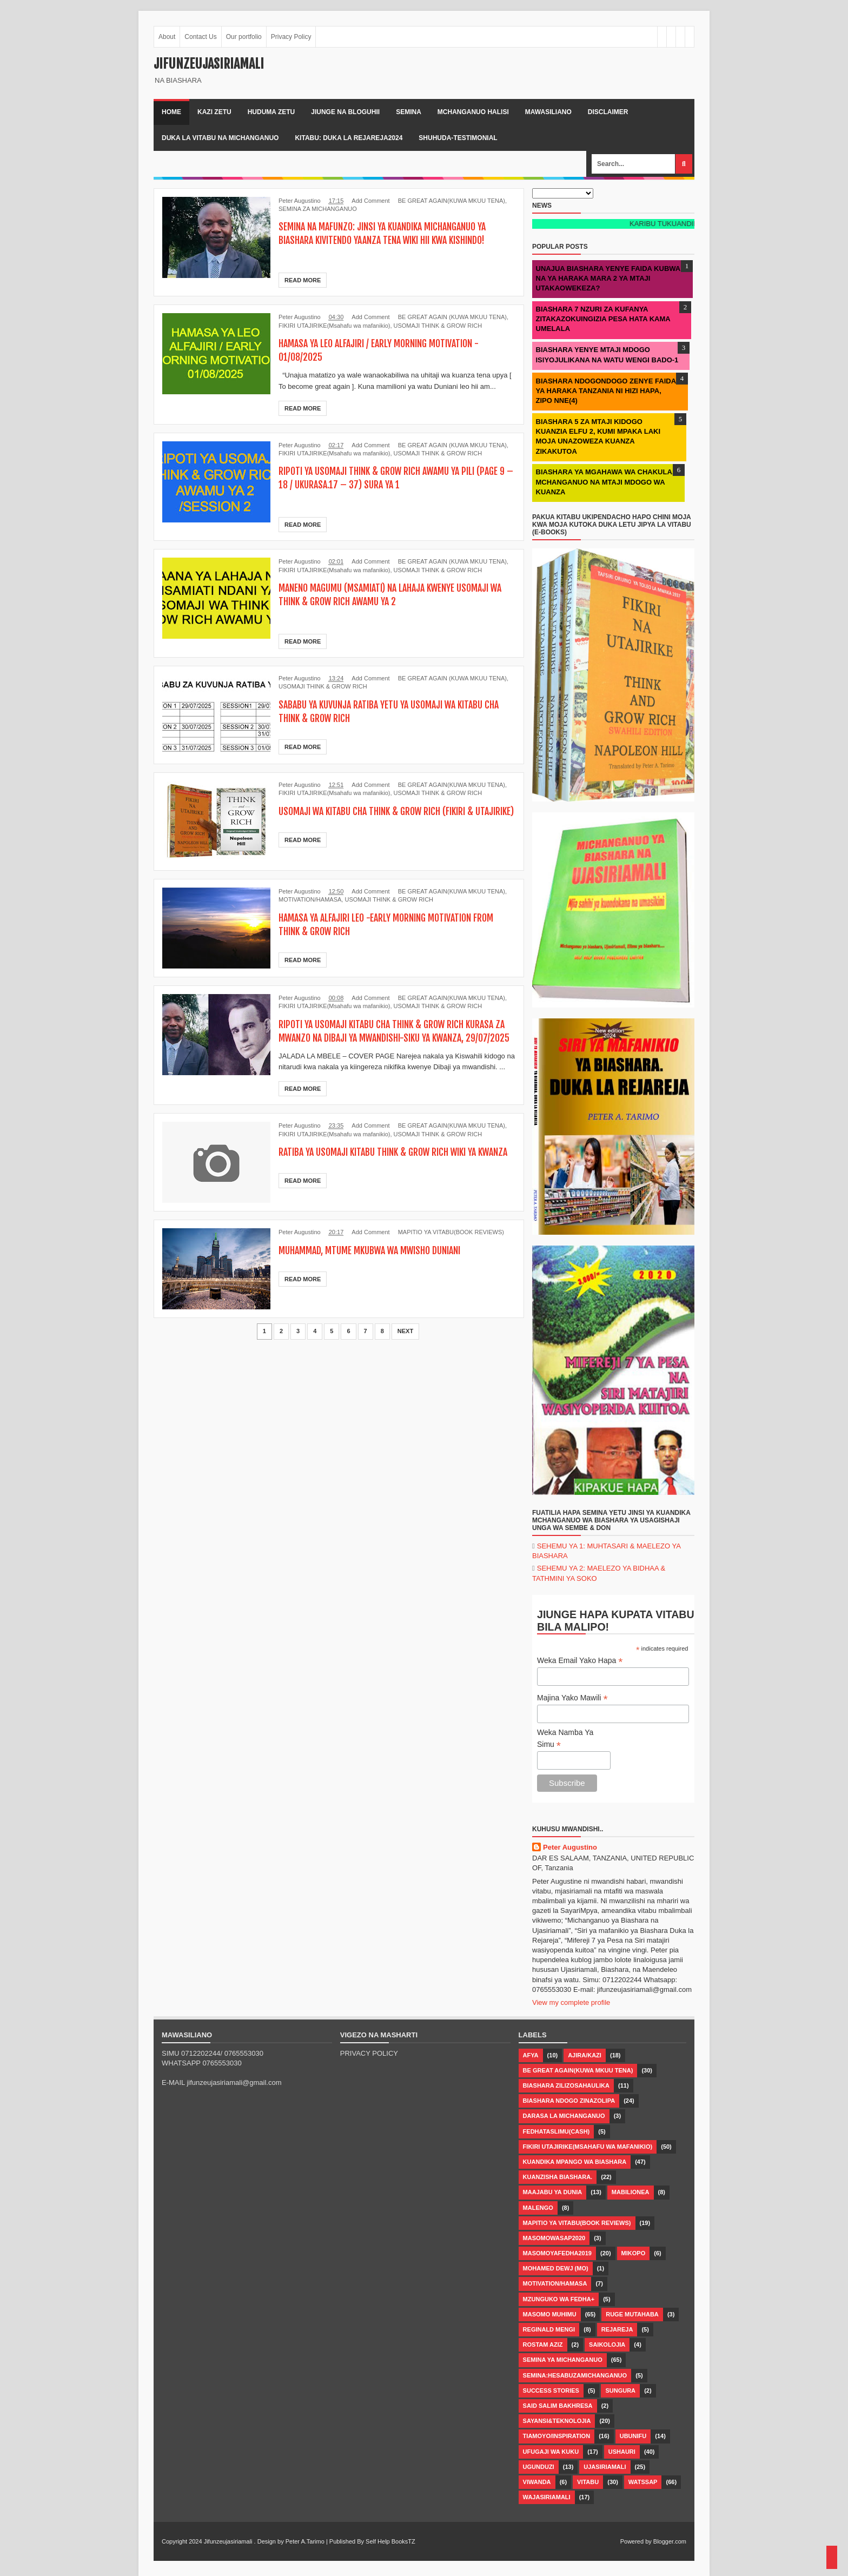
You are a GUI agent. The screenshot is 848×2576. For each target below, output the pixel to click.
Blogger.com (669, 2541)
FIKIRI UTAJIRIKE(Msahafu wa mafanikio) (334, 325)
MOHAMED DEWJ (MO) (555, 2268)
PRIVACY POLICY (369, 2053)
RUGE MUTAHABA (632, 2314)
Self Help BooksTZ (390, 2541)
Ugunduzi (538, 2467)
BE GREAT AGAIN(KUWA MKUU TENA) (451, 200)
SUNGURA (620, 2390)
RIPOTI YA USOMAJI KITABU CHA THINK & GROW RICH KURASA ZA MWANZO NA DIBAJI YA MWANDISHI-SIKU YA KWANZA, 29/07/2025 (387, 1037)
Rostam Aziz (543, 2344)
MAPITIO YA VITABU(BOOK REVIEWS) (451, 1245)
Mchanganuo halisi (473, 112)
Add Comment (370, 200)
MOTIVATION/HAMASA (310, 899)
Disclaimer (608, 112)
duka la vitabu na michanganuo (220, 138)
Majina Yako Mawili (572, 1698)
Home (171, 112)
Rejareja (617, 2329)
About (166, 37)
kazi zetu (214, 112)
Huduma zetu (271, 112)
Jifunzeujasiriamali (228, 2541)
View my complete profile (571, 2002)
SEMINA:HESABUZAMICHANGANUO (575, 2375)
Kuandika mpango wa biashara (574, 2161)
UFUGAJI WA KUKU (551, 2451)
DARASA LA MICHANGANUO (564, 2116)
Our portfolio (244, 37)
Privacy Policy (291, 37)
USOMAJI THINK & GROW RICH (438, 325)
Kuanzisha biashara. (558, 2177)
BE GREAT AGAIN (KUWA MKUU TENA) (452, 317)
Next (405, 1344)
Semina (408, 112)
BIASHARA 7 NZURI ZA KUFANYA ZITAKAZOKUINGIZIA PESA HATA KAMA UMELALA (603, 319)
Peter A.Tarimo (305, 2541)
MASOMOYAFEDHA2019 (557, 2253)
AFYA (531, 2055)
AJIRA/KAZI (584, 2055)
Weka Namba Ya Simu (565, 1739)
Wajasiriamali (547, 2497)
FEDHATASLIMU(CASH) (556, 2131)
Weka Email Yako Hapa (579, 1660)
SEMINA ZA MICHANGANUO (318, 209)
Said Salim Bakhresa (558, 2405)
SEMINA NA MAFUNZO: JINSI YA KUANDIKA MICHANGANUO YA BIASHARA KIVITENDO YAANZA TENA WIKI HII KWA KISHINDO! (395, 233)
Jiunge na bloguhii (345, 112)
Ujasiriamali (605, 2467)
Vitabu (588, 2482)
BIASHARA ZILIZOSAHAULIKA (566, 2085)
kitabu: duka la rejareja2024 (348, 138)
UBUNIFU (633, 2436)
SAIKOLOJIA (607, 2344)
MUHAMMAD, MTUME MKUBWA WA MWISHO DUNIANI (380, 1263)
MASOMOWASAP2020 (554, 2238)
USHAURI (621, 2451)
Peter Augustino (570, 1847)
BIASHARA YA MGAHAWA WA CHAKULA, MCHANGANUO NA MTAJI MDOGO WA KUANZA (605, 481)
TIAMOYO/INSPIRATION (556, 2436)
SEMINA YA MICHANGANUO (562, 2359)
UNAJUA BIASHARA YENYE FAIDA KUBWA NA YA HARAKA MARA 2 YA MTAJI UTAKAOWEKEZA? (608, 278)
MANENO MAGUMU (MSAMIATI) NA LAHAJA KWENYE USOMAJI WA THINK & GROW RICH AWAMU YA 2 (396, 594)
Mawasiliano (548, 112)
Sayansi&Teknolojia (557, 2421)
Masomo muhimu (550, 2314)
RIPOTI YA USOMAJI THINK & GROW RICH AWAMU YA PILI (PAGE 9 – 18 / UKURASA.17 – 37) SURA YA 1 (387, 477)
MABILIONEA (631, 2192)
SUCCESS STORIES (551, 2390)
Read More (302, 280)
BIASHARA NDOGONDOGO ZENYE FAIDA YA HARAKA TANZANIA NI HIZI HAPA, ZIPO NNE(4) (606, 391)
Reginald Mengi (549, 2329)
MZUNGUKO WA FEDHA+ (559, 2299)
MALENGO (538, 2207)
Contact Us (200, 37)
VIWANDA (537, 2482)
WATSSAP (643, 2482)
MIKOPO (633, 2253)
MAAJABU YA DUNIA (552, 2192)
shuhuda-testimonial (458, 138)
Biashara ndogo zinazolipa (569, 2100)
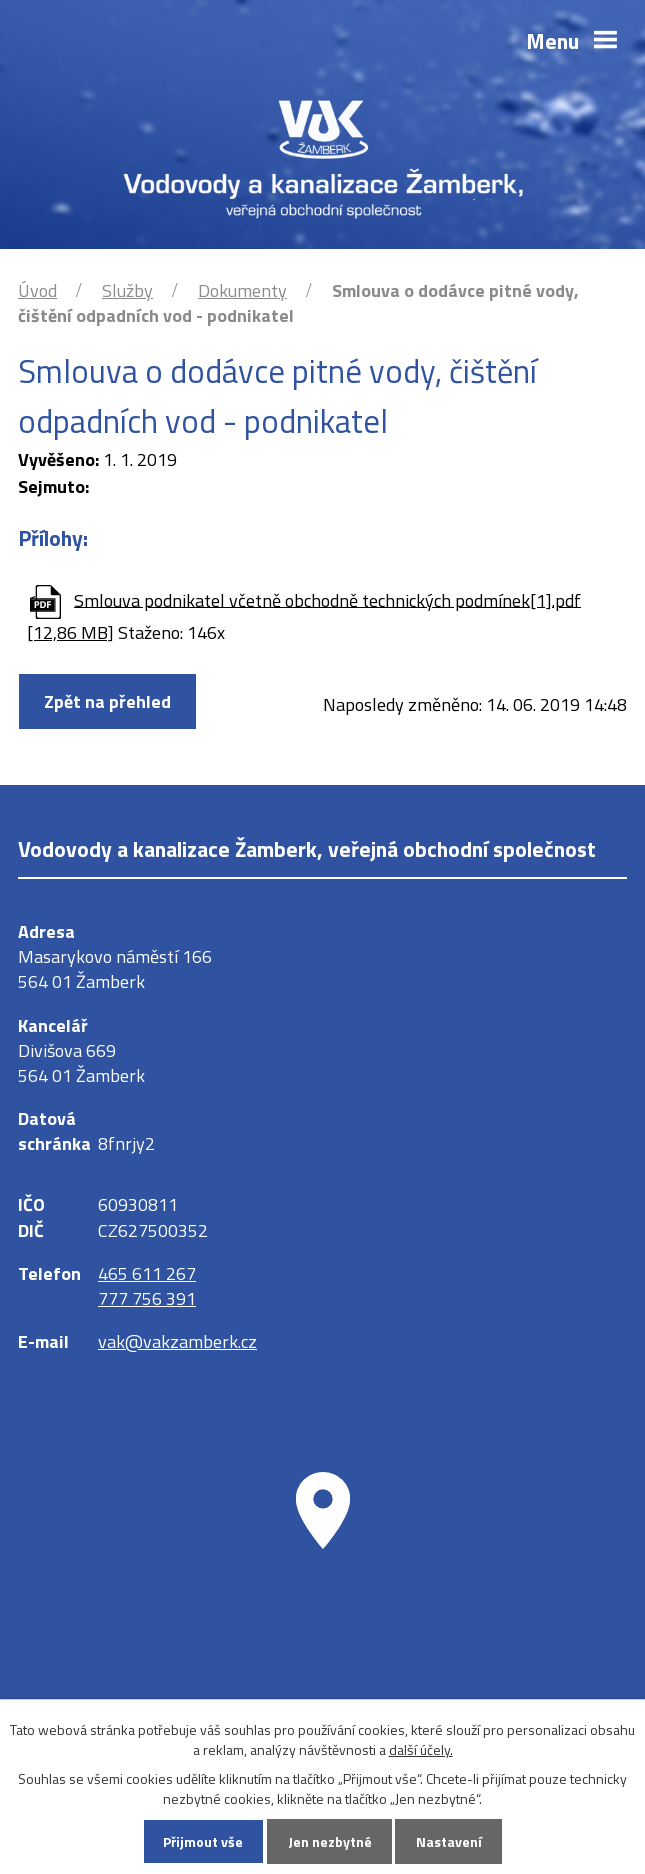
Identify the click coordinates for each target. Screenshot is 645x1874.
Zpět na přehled (107, 701)
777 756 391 (147, 1298)
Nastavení (449, 1841)
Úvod (37, 290)
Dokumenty (242, 290)
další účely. (421, 1749)
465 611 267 (147, 1273)
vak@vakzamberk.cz (177, 1341)
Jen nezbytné (330, 1841)
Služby (127, 290)
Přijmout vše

TASK BRIEF >>
Write out all the records again, exactly, minus any pictures.

RESPONSE >>
You are a GUI agent. The screenshot is 848×2576. For each target below, output the pixel to click.
Blogger.com (669, 2541)
FIKIRI UTAJIRIKE(Msahafu wa mafanikio) (334, 325)
MOHAMED DEWJ (MO) (555, 2268)
PRIVACY POLICY (369, 2053)
RUGE MUTAHABA (632, 2314)
Self Help BooksTZ (390, 2541)
Ugunduzi (538, 2467)
BE GREAT AGAIN(KUWA MKUU TENA) (451, 200)
SUNGURA (620, 2390)
RIPOTI YA USOMAJI KITABU CHA THINK & GROW RICH KURASA ZA MWANZO NA DIBAJI YA MWANDISHI-SIKU YA KWANZA, 29/07/2025 (387, 1037)
Rostam Aziz (543, 2344)
MAPITIO YA VITABU(BOOK REVIEWS) (451, 1245)
Mchanganuo halisi (473, 112)
Add Comment (370, 200)
MOTIVATION/HAMASA (310, 899)
Disclaimer (608, 112)
duka la vitabu na michanganuo (220, 138)
Majina Yako Mawili (572, 1698)
Home (171, 112)
Rejareja (617, 2329)
About (166, 37)
kazi zetu (214, 112)
Huduma zetu (271, 112)
Jifunzeujasiriamali (228, 2541)
View my complete profile (571, 2002)
SEMINA:HESABUZAMICHANGANUO (575, 2375)
Kuandika mpango wa biashara (574, 2161)
UFUGAJI WA KUKU (551, 2451)
DARASA LA MICHANGANUO (564, 2116)
Our portfolio (244, 37)
Privacy Policy (291, 37)
USOMAJI THINK & GROW RICH (438, 325)
Kuanzisha biashara. (558, 2177)
BE GREAT AGAIN (KUWA MKUU TENA) (452, 317)
Next (405, 1344)
Semina (408, 112)
BIASHARA 7 NZURI ZA KUFANYA ZITAKAZOKUINGIZIA PESA HATA KAMA UMELALA (603, 319)
Peter A.Tarimo (305, 2541)
MASOMOYAFEDHA2019 (557, 2253)
AFYA (531, 2055)
AJIRA/KAZI (584, 2055)
Weka Namba Ya Simu (565, 1739)
Wajasiriamali (547, 2497)
FEDHATASLIMU(CASH) (556, 2131)
Weka Email Yako Hapa (579, 1660)
SEMINA ZA MICHANGANUO (318, 209)
Said Salim Bakhresa (558, 2405)
SEMINA NA MAFUNZO: JINSI YA KUANDIKA MICHANGANUO YA BIASHARA KIVITENDO YAANZA TENA WIKI HII KWA KISHINDO! (395, 233)
Jiunge na bloguhii (345, 112)
Ujasiriamali (605, 2467)
Vitabu (588, 2482)
BIASHARA ZILIZOSAHAULIKA (566, 2085)
kitabu: duka la rejareja2024 (348, 138)
UBUNIFU (633, 2436)
SAIKOLOJIA (607, 2344)
MUHAMMAD, MTUME MKUBWA WA MWISHO DUNIANI (380, 1263)
MASOMOWASAP2020 (554, 2238)
USHAURI (621, 2451)
Peter Augustino (570, 1847)
BIASHARA YA MGAHAWA WA CHAKULA, MCHANGANUO NA MTAJI MDOGO WA KUANZA (605, 481)
TIAMOYO/INSPIRATION (556, 2436)
SEMINA YA MICHANGANUO (562, 2359)
UNAJUA BIASHARA YENYE FAIDA KUBWA NA YA HARAKA MARA 2 YA MTAJI UTAKAOWEKEZA? (608, 278)
MANENO MAGUMU (MSAMIATI) NA LAHAJA KWENYE USOMAJI WA THINK & GROW RICH AWAMU YA 2 (396, 594)
Mawasiliano (548, 112)
Sayansi&Teknolojia (557, 2421)
Masomo muhimu (550, 2314)
RIPOTI YA USOMAJI THINK & GROW RICH AWAMU YA PILI (PAGE 9 – 18 / UKURASA.17 – 37) SURA YA 1 (387, 477)
MABILIONEA (631, 2192)
SUCCESS STORIES (551, 2390)
Read More (302, 280)
BIASHARA NDOGONDOGO ZENYE FAIDA YA HARAKA TANZANIA NI HIZI HAPA, ZIPO NNE(4) (606, 391)
Reginald Mengi (549, 2329)
MZUNGUKO WA FEDHA+ (559, 2299)
MALENGO (538, 2207)
Contact Us (200, 37)
VIWANDA (537, 2482)
WATSSAP (643, 2482)
MIKOPO (633, 2253)
MAAJABU YA DUNIA (552, 2192)
shuhuda-testimonial (458, 138)
Biashara ndogo zinazolipa (569, 2100)
Identify the click coordinates for each target. Screenshot is 645x1874.
Zpět na přehled (107, 701)
777 756 391 (147, 1298)
Nastavení (449, 1841)
Úvod (37, 290)
Dokumenty (242, 290)
další účely. (421, 1749)
465 611 267 (147, 1273)
vak@vakzamberk.cz (177, 1341)
Jen nezbytné (330, 1841)
Služby (127, 290)
Přijmout vše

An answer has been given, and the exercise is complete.